Re: [RFC PATCH 02/14] mm/hms: heterogenenous memory system (HMS) documentation

From: Jerome Glisse
Date: Tue Dec 04 2018 - 15:59:09 EST


On Tue, Dec 04, 2018 at 01:30:01PM -0700, Logan Gunthorpe wrote:
>
>
> On 2018-12-04 1:13 p.m., Jerome Glisse wrote:
> > You are right many are non exclusive. It is just my feeling that having
> > a mask as a file inside the target directory might be overlook by the
> > application which might start using things it should not.

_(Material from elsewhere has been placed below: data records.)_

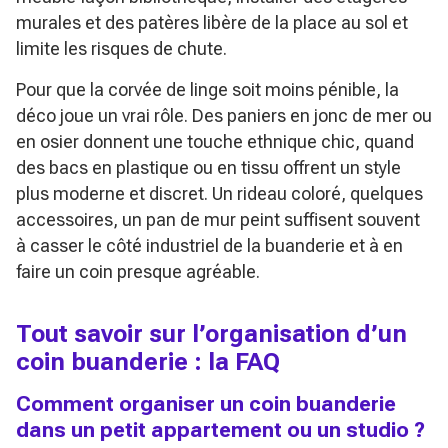
murales et des patères libère de la place au sol et
limite les risques de chute.
Pour que la corvée de linge soit moins pénible, la
déco joue un vrai rôle. Des paniers en jonc de mer ou
en osier donnent une touche ethnique chic, quand
des bacs en plastique ou en tissu offrent un style
plus moderne et discret. Un rideau coloré, quelques
accessoires, un pan de mur peint suffisent souvent
à casser le côté industriel de la buanderie et à en
faire un coin presque agréable.
Tout savoir sur l’organisation d’un
coin buanderie : la FAQ
Comment organiser un coin buanderie
dans un petit appartement ou un studio ?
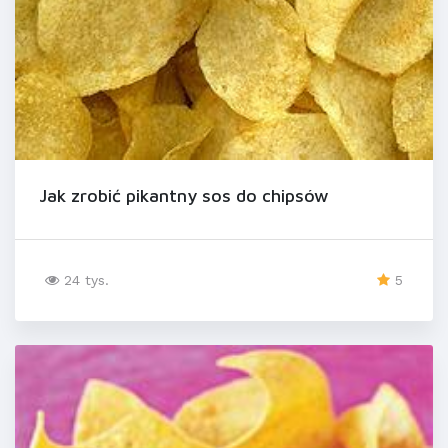
Jak zrobić pikantny sos do chipsów
24 tys.
5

At same time
> > i guess if i write the userspace library that abstract this kernel API
> > then i can enforce application to properly select thing.
>
> I think this is just evidence that this is not a good API. If the user
> has the option to just ignore things or do it wrong that's a problem
> with the API. Using a prefix for the name doesn't change that fact.

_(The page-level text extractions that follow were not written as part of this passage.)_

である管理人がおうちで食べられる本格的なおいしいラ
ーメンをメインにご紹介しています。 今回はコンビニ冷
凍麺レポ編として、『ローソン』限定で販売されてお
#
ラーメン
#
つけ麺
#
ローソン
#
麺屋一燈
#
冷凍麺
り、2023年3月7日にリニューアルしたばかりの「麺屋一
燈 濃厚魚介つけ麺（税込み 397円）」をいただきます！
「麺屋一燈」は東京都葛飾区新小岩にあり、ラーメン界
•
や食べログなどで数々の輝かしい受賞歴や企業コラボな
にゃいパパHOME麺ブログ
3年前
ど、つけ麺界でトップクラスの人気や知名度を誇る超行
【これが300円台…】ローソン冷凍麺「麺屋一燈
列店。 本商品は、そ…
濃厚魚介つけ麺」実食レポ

How to expose harmful memory to userspace then ? How can i expose
non cache coherent memory because yes they are application out there
that use that today and would like to be able to migrate to and from
that memory dynamicly during lifetime of the application as the data
set progress through the application processing pipeline.

They are kind of memory that violate the memory model you expect from
the architecture. This memory is still useful nonetheless and it has
other enticing properties (like bandwidth or latency). The whole point
my proposal is to allow to expose this memory in a generic way so that
application that today rely on a gazillion of device specific API can
move over to common kernel API and consolidate their memory management
on top of a common kernel layers.

The dilema i am facing is exposing this memory while avoiding the non
aware application to accidently use it just because it is there without
understanding the implication that comes with it.

If you have any idea on how to expose this to userspace in a common
API i would happily take any suggestion :) My idea is this patchset
and i agree they are many thing to improve and i have already taken
many of the suggestion given so far.


>
> > I do not think there is a way to answer that question. I am siding on the
> > side of this API can be dumb down in userspace by a common library. So let
> > expose the topology and let userspace dumb it down.
>
> I fundamentally disagree with this approach to designing APIs. Saying
> "we'll give you the kitchen sink, add another layer to deal with the
> complexity" is actually just eschewing API design and makes it harder
> for kernel folks to know what userspace actually requires because they
> are multiple layers away.

Note that i do not expose things like physical address or even splits
memory in a node into individual device, in fact in expose less
information that the existing NUMA (no zone, phys index, ...). As i do
not think those have any value to userspace. What matter to userspace
is where is this memory is in my topology so i can look at all the
initiators node that are close by. Or the reverse, i have a set of
initiators what is the set of closest targets to all those initiators.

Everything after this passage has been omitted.